To enlarge this application, we presume that one firm is determined to pick up predatory pricing policy. It is highly recommended that besides knowing its own capacity in coping with the rivals in a long term war, the firm should have a fairly good estimation of its rivals’ ability of gathering money from any possible way to sustain alive, of what reactions its rivals will have when they fail to continue, of how high the barriers of re-enter as well as of possibility of monopolizing, etc. Nowadays, it is the competition of ability to borrow from financial intermediary that decides the result of predatory pricing.

三十六计: 围魏救赵

Thirty-Six Stratagemsrelieving the state of Zhao by besieging the state of Wei

This story happened during the same era, if not later, as Sun Tzu. Standard Oil had perfectly utilized this stratagem in its game. As we can easily find in the record collected by Mr. McGee that instead of predatory price cutting, Standard Oil forced its rivals by cutting the source of oil to the refiners, this kind of indirect antagonism is best explained by the sub title whose common examples, in the history, are destroying the supply for soldiers and hay for horses to win the war.

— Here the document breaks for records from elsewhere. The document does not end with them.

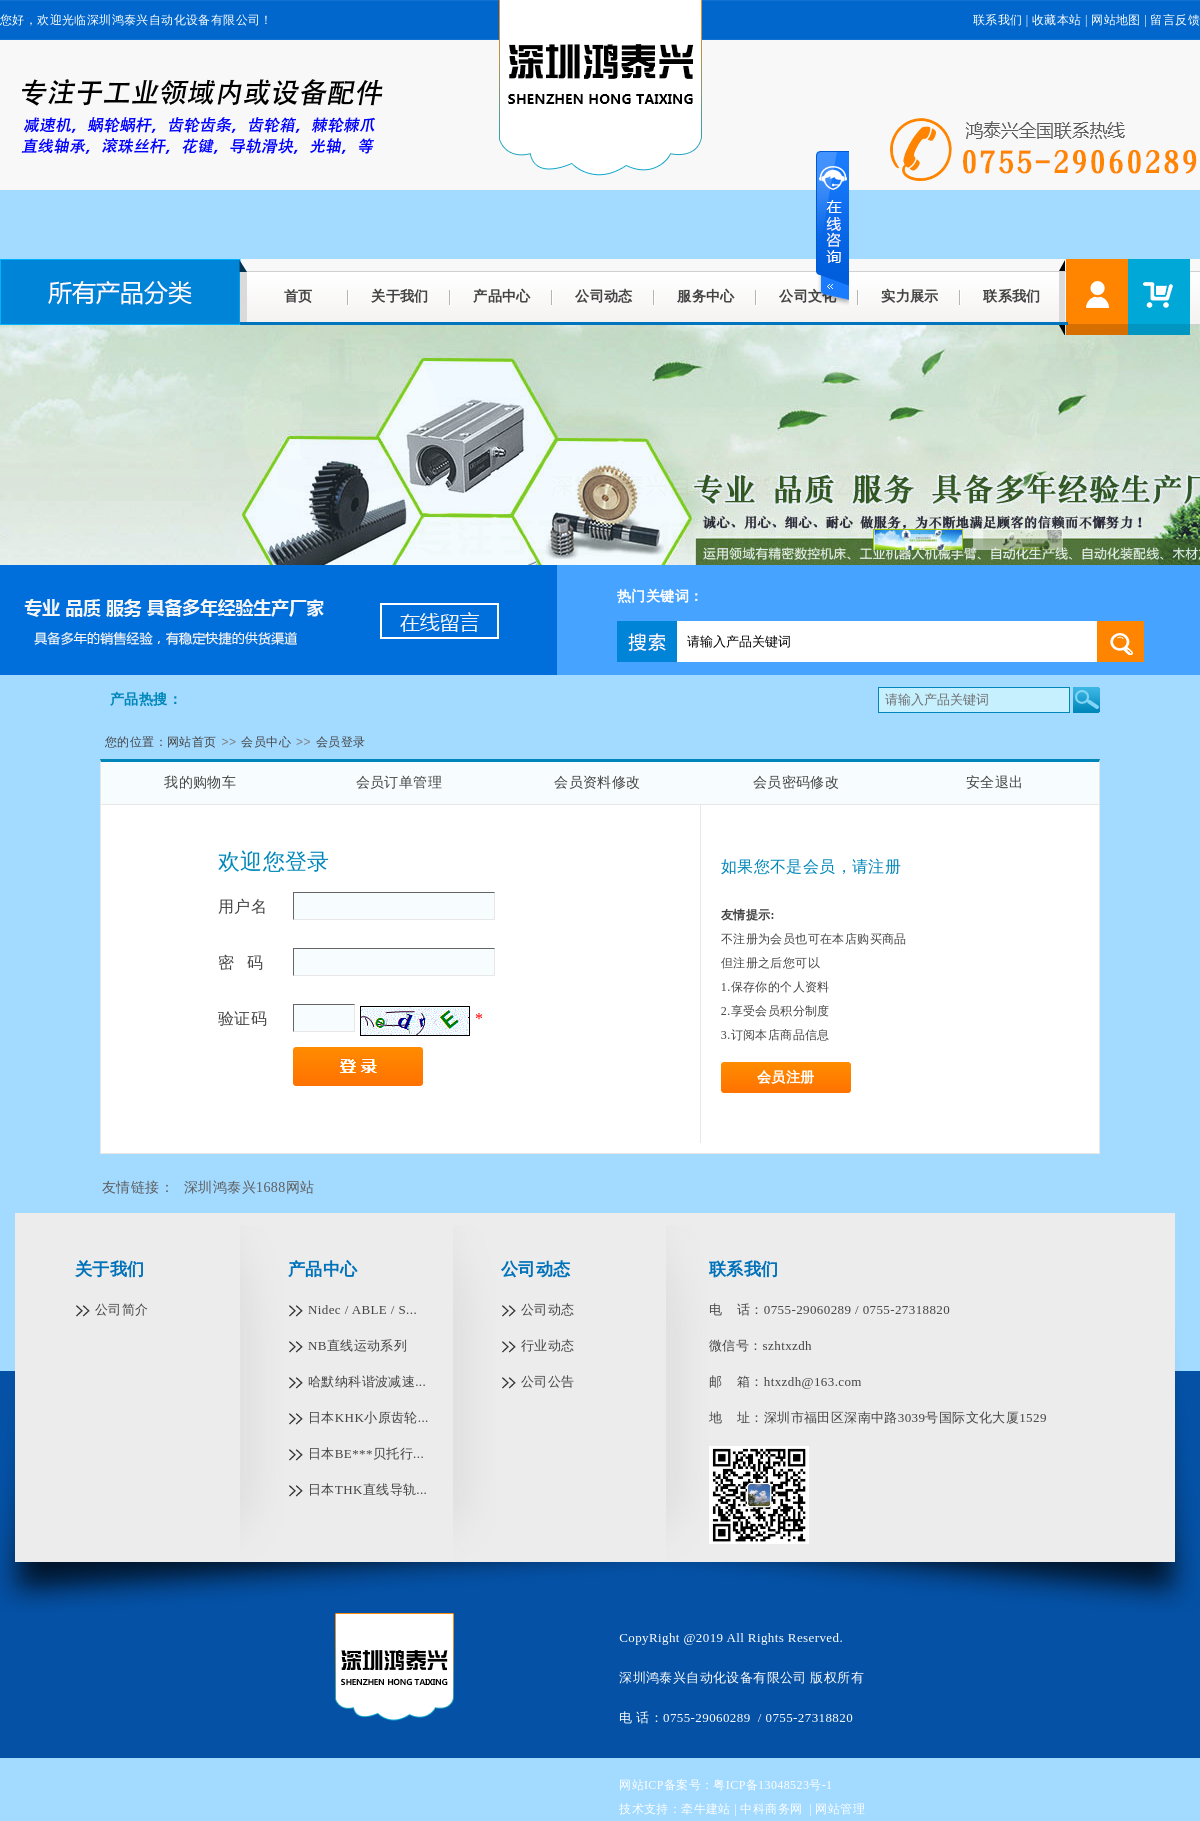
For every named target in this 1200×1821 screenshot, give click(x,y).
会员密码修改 (796, 782)
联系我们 (998, 20)
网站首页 (192, 742)
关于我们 (400, 296)
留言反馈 (1175, 20)
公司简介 (122, 1309)
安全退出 (995, 782)
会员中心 (266, 742)
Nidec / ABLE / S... (362, 1309)
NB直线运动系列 (357, 1345)
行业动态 (548, 1345)
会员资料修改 (597, 782)
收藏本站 (1057, 20)
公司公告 (548, 1381)
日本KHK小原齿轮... (368, 1417)
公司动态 (604, 296)
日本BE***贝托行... (366, 1453)
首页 (298, 296)
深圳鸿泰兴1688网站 (249, 1187)
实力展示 (910, 296)
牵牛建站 (706, 1809)
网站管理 (840, 1809)
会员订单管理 (399, 782)
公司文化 (808, 296)
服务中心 (706, 296)
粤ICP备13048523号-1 (772, 1785)
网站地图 (1116, 20)
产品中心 (502, 296)
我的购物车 (200, 782)
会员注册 (786, 1077)
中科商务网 (771, 1809)
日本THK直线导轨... (367, 1489)
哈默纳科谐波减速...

In Chinese traditional stratagem, an indirect way which can lead to the same result is much more appreciated than the ferocious attack. It is also observed in the enterprise’s strategy as professor Chevalier has pointed out that in the control of a firm, the more camouflaged you are, the more profit you will get.

In the context of Standard Oil, the indirect way it adopted was seizing the railway transport which, even though avoided its commitment of predatory pricing, reached the same target of wiping its rivals out without the price war or sometimes expensive purchase.

A conclusion that has not concluded:

In the competition between energy enterprises, a suitable and flexible strategy is absolutely necessary on noticing that it is not a game of several years or even decades, but a incessant one. Standard Oil case is worth reading again and again not because whether it had exercised a predatory price cutting, but its speculation facing this choice (thanks to Mr. McGee’s data and analysis) and its action to accomplish the goal if the predation proposal is rejected even though some of them are illegal according to the corresponding law.

The point is that with the evolution of the constraints against the monopoly, the enterprises that are pursuing a greater scale and scope should really be careful in the strategy making. Hopefully, they can throw a glimpse onto the famous Chinese traditional treasures and transfer them in the practical business operation.